[Data to process]
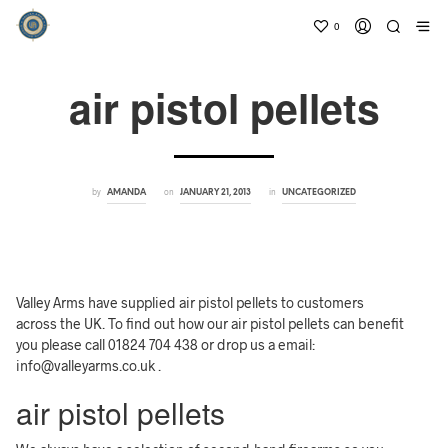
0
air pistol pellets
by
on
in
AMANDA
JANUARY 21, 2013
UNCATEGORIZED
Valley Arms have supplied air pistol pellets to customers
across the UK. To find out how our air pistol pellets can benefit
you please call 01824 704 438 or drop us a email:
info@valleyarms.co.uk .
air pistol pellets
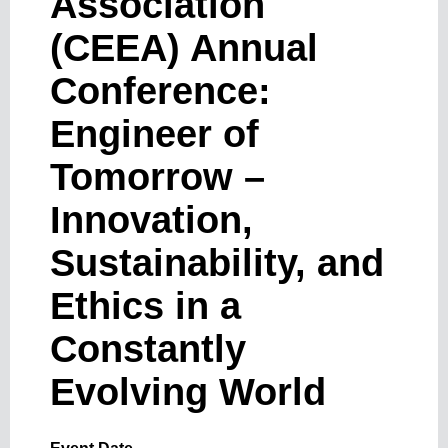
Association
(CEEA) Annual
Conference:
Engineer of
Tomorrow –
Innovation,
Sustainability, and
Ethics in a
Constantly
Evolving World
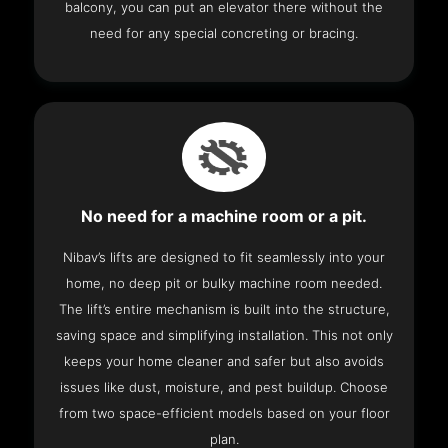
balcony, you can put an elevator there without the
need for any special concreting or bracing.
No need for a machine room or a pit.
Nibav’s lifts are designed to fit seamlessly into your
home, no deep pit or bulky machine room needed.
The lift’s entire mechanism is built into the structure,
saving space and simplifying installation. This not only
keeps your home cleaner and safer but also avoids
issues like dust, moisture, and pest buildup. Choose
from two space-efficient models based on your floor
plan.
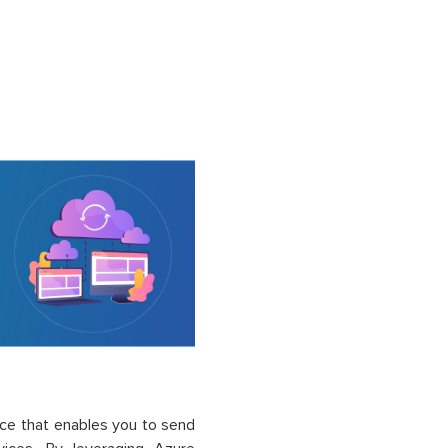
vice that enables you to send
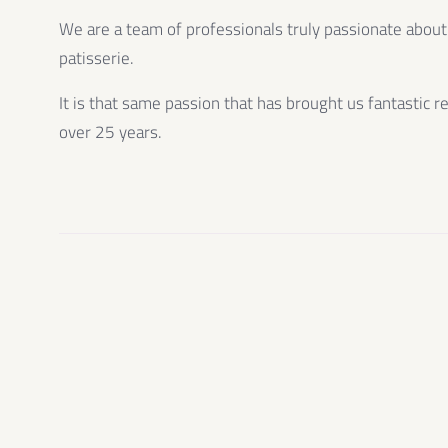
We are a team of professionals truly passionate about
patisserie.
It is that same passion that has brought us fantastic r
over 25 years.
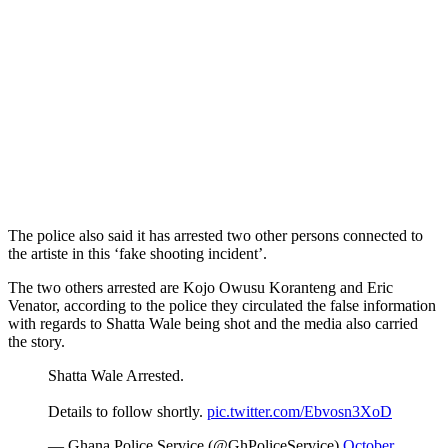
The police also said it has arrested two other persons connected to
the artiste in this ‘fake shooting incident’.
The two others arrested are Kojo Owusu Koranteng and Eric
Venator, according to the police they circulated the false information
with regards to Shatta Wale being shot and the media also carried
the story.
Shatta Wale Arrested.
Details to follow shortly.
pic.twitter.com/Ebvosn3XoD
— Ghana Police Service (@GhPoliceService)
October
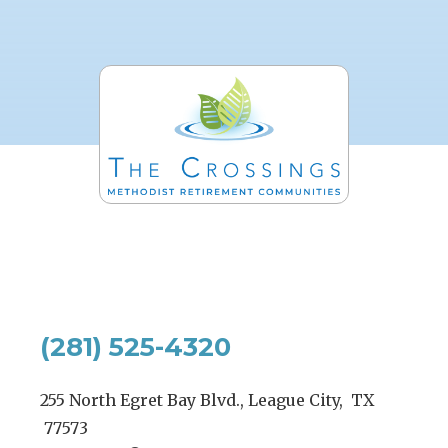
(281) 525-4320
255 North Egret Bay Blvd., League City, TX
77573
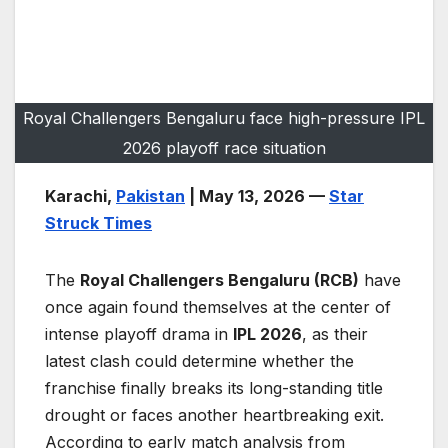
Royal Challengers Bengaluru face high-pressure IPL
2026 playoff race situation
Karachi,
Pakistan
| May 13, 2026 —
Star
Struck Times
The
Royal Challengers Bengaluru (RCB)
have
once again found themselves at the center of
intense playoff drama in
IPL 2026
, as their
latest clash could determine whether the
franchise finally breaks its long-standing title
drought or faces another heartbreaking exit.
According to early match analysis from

* * *

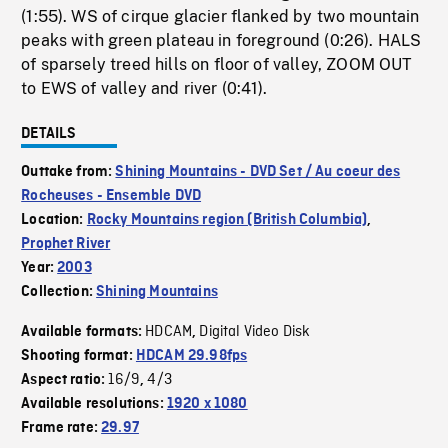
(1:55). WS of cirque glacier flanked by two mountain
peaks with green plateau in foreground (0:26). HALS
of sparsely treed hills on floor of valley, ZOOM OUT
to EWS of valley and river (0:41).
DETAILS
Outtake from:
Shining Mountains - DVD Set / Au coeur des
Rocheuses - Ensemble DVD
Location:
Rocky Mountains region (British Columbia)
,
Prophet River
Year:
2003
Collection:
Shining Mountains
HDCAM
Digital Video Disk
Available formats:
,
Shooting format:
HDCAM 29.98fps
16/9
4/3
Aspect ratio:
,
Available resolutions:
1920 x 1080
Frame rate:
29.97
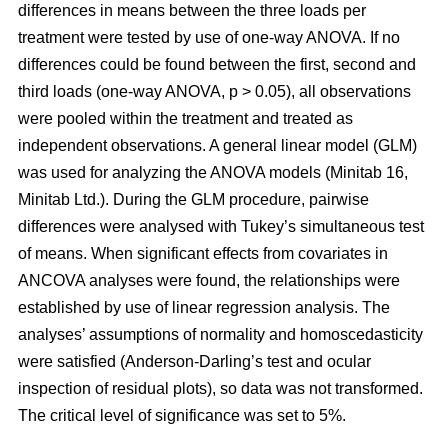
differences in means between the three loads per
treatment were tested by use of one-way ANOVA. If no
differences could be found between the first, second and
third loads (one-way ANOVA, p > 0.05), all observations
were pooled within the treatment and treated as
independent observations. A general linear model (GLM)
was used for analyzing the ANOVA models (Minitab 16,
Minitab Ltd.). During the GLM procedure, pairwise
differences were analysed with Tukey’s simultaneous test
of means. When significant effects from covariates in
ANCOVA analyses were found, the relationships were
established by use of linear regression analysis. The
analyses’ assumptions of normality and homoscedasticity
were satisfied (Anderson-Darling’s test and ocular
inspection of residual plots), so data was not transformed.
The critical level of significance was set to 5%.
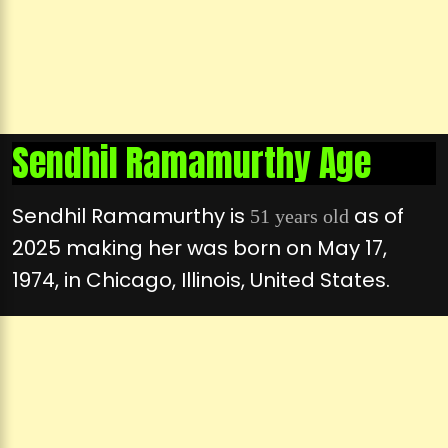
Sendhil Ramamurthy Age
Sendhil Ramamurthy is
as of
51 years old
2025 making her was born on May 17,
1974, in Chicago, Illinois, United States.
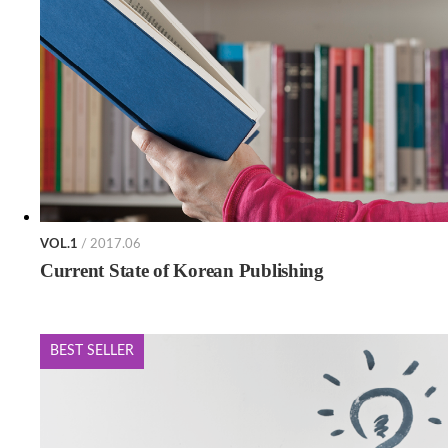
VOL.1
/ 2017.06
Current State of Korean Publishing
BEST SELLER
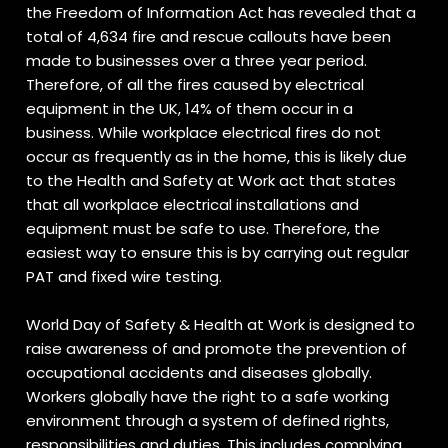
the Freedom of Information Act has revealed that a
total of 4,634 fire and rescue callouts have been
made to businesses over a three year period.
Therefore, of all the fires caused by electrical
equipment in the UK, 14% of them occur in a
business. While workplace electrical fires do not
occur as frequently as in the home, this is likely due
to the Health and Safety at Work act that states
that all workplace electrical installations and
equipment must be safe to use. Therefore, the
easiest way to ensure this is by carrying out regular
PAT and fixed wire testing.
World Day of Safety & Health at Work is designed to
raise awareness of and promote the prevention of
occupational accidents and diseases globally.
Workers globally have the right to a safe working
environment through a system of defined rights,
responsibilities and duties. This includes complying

...

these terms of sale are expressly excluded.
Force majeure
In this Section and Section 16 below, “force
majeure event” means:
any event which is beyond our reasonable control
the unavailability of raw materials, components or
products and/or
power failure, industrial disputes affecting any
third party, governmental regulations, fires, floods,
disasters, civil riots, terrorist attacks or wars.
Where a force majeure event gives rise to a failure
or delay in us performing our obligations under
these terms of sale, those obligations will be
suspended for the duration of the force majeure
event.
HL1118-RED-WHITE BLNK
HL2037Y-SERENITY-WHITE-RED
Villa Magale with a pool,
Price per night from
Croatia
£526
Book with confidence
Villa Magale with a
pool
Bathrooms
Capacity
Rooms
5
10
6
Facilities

[Exercise requirements]
Tally the lines of the material that contain the word "obligations" and say the number, nothing more.

[Written response]
2